GAIA’s design philosophy is different from many current AI benchmarks, which tend to design tasks that are increasingly difficult for humans. Tasks, this actually reflects the differences in the current community's understanding of AGI. The team behind GAIA believes that the emergence of AGI depends on whether the system can show robustness similar to that of ordinary people on the above-mentioned "simple" problems.
The rewritten content is as follows: Image 1: Example of GAIA question. Completing these tasks requires large models with certain basic capabilities such as reasoning, multimodality, or tool usage. The answer is unambiguous and, by design, cannot be found in the plain text of the training data. Some problems come with additional evidence, such as pictures, which reflect real use cases and allow for better control of the problem
Although LLM is the most capable of successfully completing tasks that are difficult for humans to complete The performance of LLM on GAIA is unsatisfactory. Even equipped with tools, GPT4 had a success rate of no more than 30% on the easiest tasks and 0% on the hardest tasks. Meanwhile, the average success rate for human respondents was 92%.

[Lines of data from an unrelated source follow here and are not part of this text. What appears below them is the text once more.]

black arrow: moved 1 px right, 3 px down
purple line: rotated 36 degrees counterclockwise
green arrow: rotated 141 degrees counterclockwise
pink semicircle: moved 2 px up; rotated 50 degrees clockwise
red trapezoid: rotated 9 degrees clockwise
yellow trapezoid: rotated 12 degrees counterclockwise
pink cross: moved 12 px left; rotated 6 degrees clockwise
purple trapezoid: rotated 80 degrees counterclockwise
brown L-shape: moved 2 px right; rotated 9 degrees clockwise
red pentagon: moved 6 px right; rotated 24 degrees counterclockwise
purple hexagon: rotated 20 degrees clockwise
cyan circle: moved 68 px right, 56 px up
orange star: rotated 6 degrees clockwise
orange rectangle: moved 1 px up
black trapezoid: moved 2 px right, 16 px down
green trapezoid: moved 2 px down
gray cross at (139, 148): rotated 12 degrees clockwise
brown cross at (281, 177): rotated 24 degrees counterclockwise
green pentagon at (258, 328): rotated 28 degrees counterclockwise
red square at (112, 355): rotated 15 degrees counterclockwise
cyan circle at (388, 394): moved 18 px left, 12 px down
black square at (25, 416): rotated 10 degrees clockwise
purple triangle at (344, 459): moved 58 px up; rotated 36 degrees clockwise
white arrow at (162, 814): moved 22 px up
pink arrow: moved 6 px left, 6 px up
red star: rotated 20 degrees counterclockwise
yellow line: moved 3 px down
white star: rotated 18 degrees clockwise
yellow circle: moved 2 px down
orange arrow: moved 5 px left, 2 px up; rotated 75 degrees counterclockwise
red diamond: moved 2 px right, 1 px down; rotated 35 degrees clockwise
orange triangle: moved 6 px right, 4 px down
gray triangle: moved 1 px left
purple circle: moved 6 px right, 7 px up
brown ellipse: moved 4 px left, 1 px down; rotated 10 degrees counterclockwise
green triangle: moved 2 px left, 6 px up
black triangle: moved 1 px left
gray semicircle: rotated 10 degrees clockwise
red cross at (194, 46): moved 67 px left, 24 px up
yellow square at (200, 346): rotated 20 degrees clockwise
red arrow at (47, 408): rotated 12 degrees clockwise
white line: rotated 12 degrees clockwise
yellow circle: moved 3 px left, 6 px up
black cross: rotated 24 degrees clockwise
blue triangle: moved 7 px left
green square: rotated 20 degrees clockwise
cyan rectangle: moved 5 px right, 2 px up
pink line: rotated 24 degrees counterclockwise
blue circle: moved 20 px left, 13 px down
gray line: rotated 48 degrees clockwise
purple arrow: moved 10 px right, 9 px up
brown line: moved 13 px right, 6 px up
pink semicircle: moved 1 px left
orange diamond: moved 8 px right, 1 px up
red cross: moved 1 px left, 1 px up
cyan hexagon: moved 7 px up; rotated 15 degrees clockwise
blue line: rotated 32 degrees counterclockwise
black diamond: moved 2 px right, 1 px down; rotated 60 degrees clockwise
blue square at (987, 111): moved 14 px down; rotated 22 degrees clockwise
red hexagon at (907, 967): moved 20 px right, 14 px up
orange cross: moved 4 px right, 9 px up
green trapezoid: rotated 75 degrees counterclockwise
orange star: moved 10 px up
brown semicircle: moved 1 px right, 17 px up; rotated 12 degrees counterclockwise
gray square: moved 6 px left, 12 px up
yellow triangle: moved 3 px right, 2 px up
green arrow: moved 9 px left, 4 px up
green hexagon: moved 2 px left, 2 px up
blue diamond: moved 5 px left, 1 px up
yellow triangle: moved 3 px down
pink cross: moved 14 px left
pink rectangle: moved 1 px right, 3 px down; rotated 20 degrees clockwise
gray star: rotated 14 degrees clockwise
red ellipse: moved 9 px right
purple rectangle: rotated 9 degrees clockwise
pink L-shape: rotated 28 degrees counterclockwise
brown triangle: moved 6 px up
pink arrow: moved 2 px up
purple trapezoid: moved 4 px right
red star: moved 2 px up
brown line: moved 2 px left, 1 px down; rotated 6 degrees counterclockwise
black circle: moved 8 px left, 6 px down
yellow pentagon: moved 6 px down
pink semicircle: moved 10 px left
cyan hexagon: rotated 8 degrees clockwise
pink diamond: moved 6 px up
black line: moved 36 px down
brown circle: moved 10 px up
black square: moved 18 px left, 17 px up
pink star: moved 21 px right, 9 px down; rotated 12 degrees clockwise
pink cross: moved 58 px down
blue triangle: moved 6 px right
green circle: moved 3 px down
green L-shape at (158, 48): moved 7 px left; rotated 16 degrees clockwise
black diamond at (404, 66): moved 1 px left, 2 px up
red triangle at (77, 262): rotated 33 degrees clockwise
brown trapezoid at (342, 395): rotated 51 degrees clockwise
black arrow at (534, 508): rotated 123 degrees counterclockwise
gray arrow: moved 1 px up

Therefore, if a system can solve the problem in GAIA, we can evaluate it in t-AGI system. t-AGI is a detailed AGI evaluation system built by OpenAI engineer Richard Ngo, which includes 1-second AGI, 1-minute AGI, 1-hour AGI, etc. It is used to examine whether an AI system can perform within a limited time. Complete tasks that humans can usually complete in the same amount of time. The authors say that on the GAIA test, humans typically take about 6 minutes to answer the simplest questions and about 17 minutes to answer the most complex questions.
The author used the GAIA method to design 466 questions and their answers. They released a developer set with 166 questions and answers, and an additional 300 questions that didn't come with answers. This benchmark is published in the form of a ranking list
- Ranking address: https://huggingface.co/spaces/gaia -benchmark/leaderboard
- Paper address: https://arxiv.org/pdf/2311.12983.pdf
- HuggingFace homepage address: https://huggingface.co/papers/2311.12983
##What is GAIA
How does GAIA work? GAIA is a benchmark for testing artificial intelligence systems on the general assistant problem, the researchers said. GAIA attempts to circumvent the shortcomings of a large number of previous LLM assessments. This benchmark consists of 466 questions designed and annotated by humans. The questions are text-based, and some are accompanied by files (such as images or spreadsheets). They cover a variety of tasks of an auxiliary nature, including daily personal tasks, science and general knowledge etc.
These questions have a short, single and easily verifiable correct answer
If you want to use GAIA, you only need to ask questions to the artificial intelligence assistant zero sample and attach relevant evidence (if any). Achieving a perfect score on the GAIA requires a range of different basic abilities. The creators of this project provide various questions and metadata in their supplementary materials
GAIA was born out of both the need to upgrade artificial intelligence benchmarks and the currently widely observed shortcomings of LLM evaluation.
The first principle in designing GAIA is to target conceptually simple problems. Although these problems may be tedious to humans, they are ever-changing in the real world and are challenging for current artificial intelligence systems. This allows us to focus on fundamental capabilities, such as rapid adaptation through reasoning, multimodal understanding, and potentially diverse tool usage, rather than on specialized skills.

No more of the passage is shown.